22:02 Sgeo m: -> Int $x { say $x }(Failure.new);
22:02 camelia rakudo-moar a32c14: OUTPUT«Earlier failure:␤ Failed␤␤Final error:␤ Type check failed in binding $x; expected 'Int' but got 'Failure'␤  in block <unit> at /tmp/0m5sgEGBtZ:1␤␤»
22:03 Sgeo m: sub (--> Int) { fail "Oops!" if True; 5 }();
22:03 camelia rakudo-moar a32c14: OUTPUT«Oops!␤  in sub  at /tmp/s7KMKfVLxl:1␤  in block <unit> at /tmp/s7KMKfVLxl:1␤␤Actually thrown at:␤  in block <unit> at /tmp/s7KMKfVLxl:1␤␤»
22:04 Sgeo SHouldn't that not have compiled since the sub is capable of throwing a Failure but claims to return an Int?
22:06 TEttinger joined #perl6
22:09 geekosaur Failure has never worked that way and I'm not sure it retains any usefulness in a Perl 6 context if you require that it be represented in the result type
22:09 geekosaur and I don't think Perl 6 has ever claimed to be Haskell
22:10 geekosaur ...come to think of it, even Haskell lets you do that; see `error'
22:11 geekosaur Failure is not so much a distinct type, as a special value that inhabits every type
22:14 Sgeo Haskell doesn't really let you detect it though
22:15 pippo good night #perl6
22:15 pippo left #perl6
22:15 Sgeo But I'm a bit more scared about type objects in that context, I don't see the difference between that and Java null
22:16 timotimo a null in java is just "null"

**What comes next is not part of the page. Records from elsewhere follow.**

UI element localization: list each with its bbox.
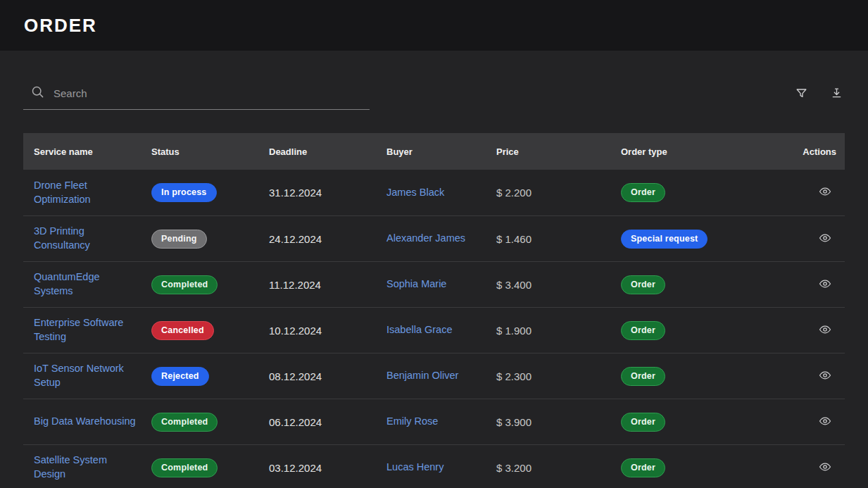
column-header-actions: Actions (798, 146, 845, 157)
column-header-deadline: Deadline (269, 146, 386, 157)
eye-icon (818, 368, 832, 384)
service-name-link[interactable]: QuantumEdge Systems (34, 270, 151, 298)
eye-icon (818, 231, 832, 247)
filter-icon (795, 87, 808, 102)
column-header-order-type: Order type (621, 146, 798, 157)
order-type-badge: Order (621, 413, 665, 432)
page-title: ORDER (24, 15, 97, 37)
order-type-badge: Special request (621, 230, 707, 249)
price-value: $ 1.900 (496, 325, 621, 337)
order-type-badge: Order (621, 458, 665, 477)
eye-icon (818, 460, 832, 476)
status-badge: Rejected (151, 367, 209, 386)
column-header-price: Price (496, 146, 621, 157)
view-order-button[interactable] (817, 276, 834, 293)
orders-table: Service name Status Deadline Buyer Price… (23, 133, 845, 488)
buyer-link[interactable]: Lucas Henry (386, 461, 496, 475)
table-header-row: Service name Status Deadline Buyer Price… (23, 133, 845, 170)
service-name-link[interactable]: Big Data Warehousing (34, 415, 151, 429)
deadline-value: 03.12.2024 (269, 462, 386, 474)
search-input[interactable] (54, 87, 368, 99)
view-order-button[interactable] (817, 184, 834, 201)
order-type-badge: Order (621, 367, 665, 386)
app-bar: ORDER (0, 0, 868, 51)
buyer-link[interactable]: Isabella Grace (386, 323, 496, 337)
toolbar (23, 86, 845, 110)
buyer-link[interactable]: Emily Rose (386, 415, 496, 429)
view-order-button[interactable] (817, 459, 834, 476)
price-value: $ 3.900 (496, 416, 621, 428)
price-value: $ 3.200 (496, 462, 621, 474)
view-order-button[interactable] (817, 413, 834, 430)
buyer-link[interactable]: Alexander James (386, 232, 496, 246)
table-row: Satellite System Design Completed 03.12.… (23, 444, 845, 488)
view-order-button[interactable] (817, 230, 834, 247)
deadline-value: 24.12.2024 (269, 233, 386, 245)
column-header-status: Status (151, 146, 269, 157)
column-header-buyer: Buyer (386, 146, 496, 157)
order-type-badge: Order (621, 275, 665, 294)
buyer-link[interactable]: Benjamin Oliver (386, 369, 496, 383)
table-row: Drone Fleet Optimization In process 31.1… (23, 170, 845, 215)
eye-icon (818, 323, 832, 339)
eye-icon (818, 414, 832, 430)
deadline-value: 08.12.2024 (269, 370, 386, 382)
download-icon (830, 87, 843, 102)
service-name-link[interactable]: Drone Fleet Optimization (34, 179, 151, 206)
status-badge: Completed (151, 275, 218, 294)
status-badge: Pending (151, 230, 207, 249)
order-type-badge: Order (621, 321, 665, 340)
main-content: Service name Status Deadline Buyer Price… (0, 86, 868, 488)
status-badge: Cancelled (151, 321, 214, 340)
table-row: IoT Sensor Network Setup Rejected 08.12.… (23, 353, 845, 399)
deadline-value: 31.12.2024 (269, 187, 386, 199)
table-row: Enterprise Software Testing Cancelled 10… (23, 307, 845, 353)
view-order-button[interactable] (817, 368, 834, 384)
buyer-link[interactable]: James Black (386, 186, 496, 200)
filter-button[interactable] (793, 86, 810, 103)
toolbar-icons (793, 86, 845, 110)
service-name-link[interactable]: Enterprise Software Testing (34, 316, 151, 344)
eye-icon (818, 184, 832, 201)
status-badge: In process (151, 183, 217, 202)
price-value: $ 1.460 (496, 233, 621, 245)
search-icon (32, 86, 44, 101)
deadline-value: 10.12.2024 (269, 325, 386, 337)
price-value: $ 3.400 (496, 279, 621, 291)
status-badge: Completed (151, 413, 218, 432)
download-button[interactable] (828, 86, 845, 103)
order-type-badge: Order (621, 183, 665, 202)
deadline-value: 11.12.2024 (269, 279, 386, 291)
service-name-link[interactable]: 3D Printing Consultancy (34, 225, 151, 252)
price-value: $ 2.200 (496, 187, 621, 199)
column-header-service-name: Service name (34, 146, 151, 157)
deadline-value: 06.12.2024 (269, 416, 386, 428)
service-name-link[interactable]: Satellite System Design (34, 453, 151, 481)
table-row: 3D Printing Consultancy Pending 24.12.20… (23, 215, 845, 261)
table-row: Big Data Warehousing Completed 06.12.202… (23, 399, 845, 444)
status-badge: Completed (151, 458, 218, 477)
eye-icon (818, 277, 832, 293)
search-field[interactable] (23, 86, 370, 110)
view-order-button[interactable] (817, 322, 834, 339)
price-value: $ 2.300 (496, 370, 621, 382)
service-name-link[interactable]: IoT Sensor Network Setup (34, 362, 151, 389)
table-row: QuantumEdge Systems Completed 11.12.2024… (23, 261, 845, 307)
buyer-link[interactable]: Sophia Marie (386, 277, 496, 292)
table-body: Drone Fleet Optimization In process 31.1… (23, 170, 845, 488)
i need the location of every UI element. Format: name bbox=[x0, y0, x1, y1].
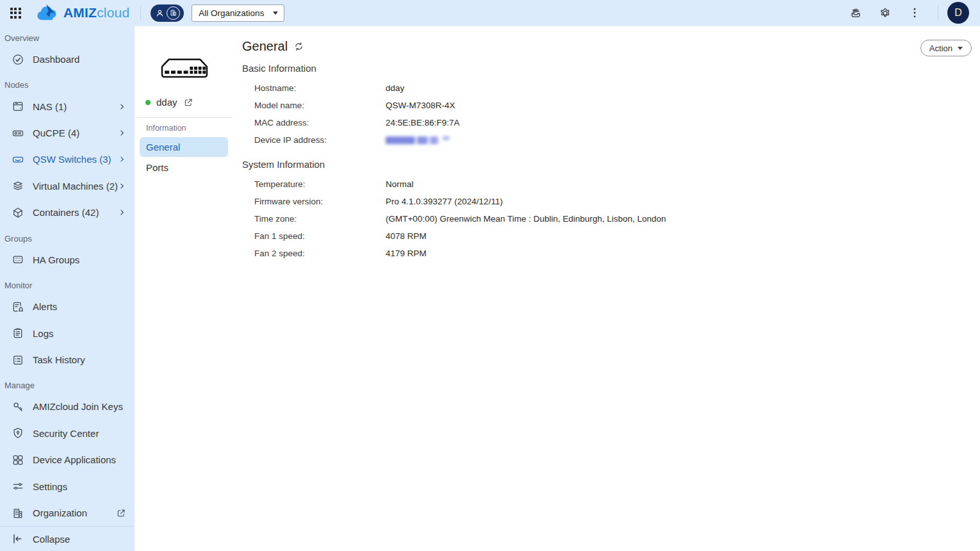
device-nav-title: Information bbox=[146, 124, 234, 133]
info-row-model-name: Model name: QSW-M7308R-4X bbox=[254, 97, 980, 114]
sidebar-item-label: HA Groups bbox=[33, 254, 79, 265]
sidebar-item-label: Task History bbox=[33, 354, 85, 365]
device-panel-divider bbox=[136, 117, 233, 118]
containers-icon bbox=[11, 206, 24, 219]
device-ip-redacted-value bbox=[386, 136, 450, 144]
sidebar-navigation: Overview Dashboard Nodes NAS (1) QuCPE (… bbox=[0, 26, 135, 551]
switch-icon bbox=[11, 152, 24, 166]
device-name: dday bbox=[156, 97, 177, 108]
alerts-icon bbox=[11, 300, 24, 313]
dashboard-icon bbox=[11, 53, 24, 66]
switch-front-illustration bbox=[158, 58, 211, 79]
organization-selector[interactable]: All Organizations bbox=[192, 4, 284, 22]
device-nav-label: Ports bbox=[146, 162, 168, 173]
open-device-external-link[interactable] bbox=[184, 98, 193, 107]
chevron-right-icon bbox=[118, 156, 126, 163]
sidebar-item-organization[interactable]: Organization bbox=[0, 500, 135, 526]
topbar: AMIZcloud All Organizations bbox=[0, 0, 980, 26]
topbar-separator bbox=[938, 5, 938, 21]
info-row-temperature: Temperature: Normal bbox=[254, 176, 980, 193]
sidebar-item-nas[interactable]: NAS (1) bbox=[0, 93, 135, 119]
sidebar-item-alerts[interactable]: Alerts bbox=[0, 293, 135, 320]
page-title: General bbox=[242, 39, 288, 54]
activity-queue-button[interactable] bbox=[849, 6, 862, 20]
collapse-icon bbox=[11, 532, 24, 546]
info-row-mac-address: MAC address: 24:5E:BE:86:F9:7A bbox=[254, 114, 980, 131]
logs-icon bbox=[11, 327, 24, 340]
sidebar-item-join-keys[interactable]: AMIZcloud Join Keys bbox=[0, 393, 135, 420]
sidebar-item-label: Settings bbox=[33, 481, 67, 492]
sidebar-item-dashboard[interactable]: Dashboard bbox=[0, 46, 135, 72]
sidebar-item-label: Dashboard bbox=[33, 54, 79, 65]
org-scope-toggle[interactable] bbox=[151, 4, 184, 22]
person-icon bbox=[155, 8, 165, 18]
page-title-row: General bbox=[242, 39, 980, 54]
sidebar-item-label: Alerts bbox=[33, 301, 57, 312]
app-launcher-button[interactable] bbox=[8, 6, 22, 20]
sidebar-item-task-history[interactable]: Task History bbox=[0, 347, 135, 373]
chevron-right-icon bbox=[118, 183, 126, 190]
caret-down-icon bbox=[958, 47, 963, 50]
sidebar-item-label: Containers (42) bbox=[33, 207, 99, 218]
chevron-right-icon bbox=[118, 103, 126, 110]
sidebar-item-logs[interactable]: Logs bbox=[0, 320, 135, 346]
refresh-button[interactable] bbox=[293, 41, 304, 52]
virtual-machines-icon bbox=[11, 179, 24, 193]
sidebar-section-groups: Groups bbox=[0, 226, 135, 247]
nas-icon bbox=[11, 100, 24, 113]
action-button[interactable]: Action bbox=[920, 40, 972, 56]
sidebar-item-virtual-machines[interactable]: Virtual Machines (2) bbox=[0, 173, 135, 199]
topbar-actions: D bbox=[833, 2, 969, 24]
topbar-underline bbox=[135, 26, 980, 26]
sidebar-item-label: QSW Switches (3) bbox=[33, 154, 111, 165]
cloud-arrow-logo-icon bbox=[35, 3, 60, 22]
sidebar-item-device-applications[interactable]: Device Applications bbox=[0, 447, 135, 473]
sidebar-item-settings[interactable]: Settings bbox=[0, 473, 135, 499]
sidebar-section-manage: Manage bbox=[0, 373, 135, 393]
amizcloud-logo[interactable]: AMIZcloud bbox=[35, 3, 129, 22]
device-nav-ports[interactable]: Ports bbox=[140, 159, 228, 177]
more-vertical-icon bbox=[908, 6, 921, 19]
chevron-right-icon bbox=[118, 129, 126, 136]
more-menu-button[interactable] bbox=[908, 6, 921, 20]
settings-gear-icon bbox=[879, 6, 892, 20]
avatar-letter: D bbox=[954, 7, 962, 19]
content-area: dday Information General Ports General bbox=[135, 26, 980, 551]
sidebar-item-label: Security Center bbox=[33, 428, 99, 439]
info-row-hostname: Hostname: dday bbox=[254, 79, 980, 97]
sidebar-item-qsw-switches[interactable]: QSW Switches (3) bbox=[0, 146, 135, 172]
sidebar-section-overview: Overview bbox=[0, 26, 135, 46]
organization-building-icon bbox=[11, 506, 24, 520]
sidebar-item-label: AMIZcloud Join Keys bbox=[33, 401, 123, 412]
sidebar-item-label: Virtual Machines (2) bbox=[33, 181, 118, 192]
sidebar-collapse-button[interactable]: Collapse bbox=[0, 526, 135, 551]
organization-scope-badge bbox=[167, 6, 180, 20]
sidebar-item-label: Device Applications bbox=[33, 454, 116, 465]
ha-groups-icon bbox=[11, 253, 24, 267]
device-nav-general[interactable]: General bbox=[140, 137, 228, 157]
sidebar-item-containers[interactable]: Containers (42) bbox=[0, 199, 135, 226]
join-keys-icon bbox=[11, 400, 24, 413]
caret-down-icon bbox=[273, 12, 278, 15]
info-row-device-ip: Device IP address: bbox=[254, 131, 980, 149]
sidebar-section-monitor: Monitor bbox=[0, 273, 135, 293]
qucpe-icon bbox=[11, 126, 24, 140]
device-row: dday bbox=[135, 96, 234, 109]
system-information-rows: Temperature: Normal Firmware version: Pr… bbox=[242, 176, 980, 262]
activity-queue-icon bbox=[849, 6, 862, 20]
basic-information-rows: Hostname: dday Model name: QSW-M7308R-4X… bbox=[242, 79, 980, 149]
main-panel: General Action Basic Information Hostnam… bbox=[234, 26, 980, 551]
task-history-icon bbox=[11, 353, 24, 366]
sidebar-item-ha-groups[interactable]: HA Groups bbox=[0, 247, 135, 273]
security-center-icon bbox=[11, 427, 24, 440]
info-row-time-zone: Time zone: (GMT+00:00) Greenwich Mean Ti… bbox=[254, 210, 980, 227]
info-row-fan1-speed: Fan 1 speed: 4078 RPM bbox=[254, 227, 980, 245]
sidebar-item-label: NAS (1) bbox=[33, 101, 67, 112]
organization-selector-value: All Organizations bbox=[199, 8, 264, 18]
online-status-dot bbox=[145, 100, 151, 105]
user-avatar[interactable]: D bbox=[947, 2, 969, 24]
settings-button[interactable] bbox=[879, 6, 892, 20]
sidebar-item-label: Logs bbox=[33, 328, 54, 339]
sidebar-item-security-center[interactable]: Security Center bbox=[0, 420, 135, 447]
sidebar-item-qucpe[interactable]: QuCPE (4) bbox=[0, 120, 135, 146]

22:16 timotimo a type object is still of the right type
22:21 geekosaur Haskell also doesn't have an object hierarchy wherein a Failure could be seen as a distinct out-of-band value provided by Mu...
22:22 geekosaur ...and as someone who's seen more than enough Java code that declares it throws any possible exception rather than try to handle declaring exceptions the way that was intended, I am not sure you gain anything by adding such to another lnaguage (and indeed, pretty much nobody else has bothered after seeing how it turned out in Java)
22:26 raiph Sgeo: Am I right that, in Haskell, if you write code that acknowledges the possibility of a Nothing value then that code must explicitly specify what to do with the Nothing possibility?
22:28 Sgeo raiph, yes, although it can be as simple as giving up. And you can't not acknowledge the possibility of a Nothing value
22:28 Sgeo fromJust is maligned because it's the way to deal with Nothing by dying, and the error message isn't so great at pinpointing the right location in code
22:29 Sgeo geekosaur, what about Rust?
22:29 Sgeo fromMaybe with error is a bit better I think
22:30 Sgeo raiph, you can write code that uses Maybes monadically such that Nothing is automatically handled by having the whole thing be Nothing
22:30 raiph Sgeo: I think Perl 6 works the same way in that regard.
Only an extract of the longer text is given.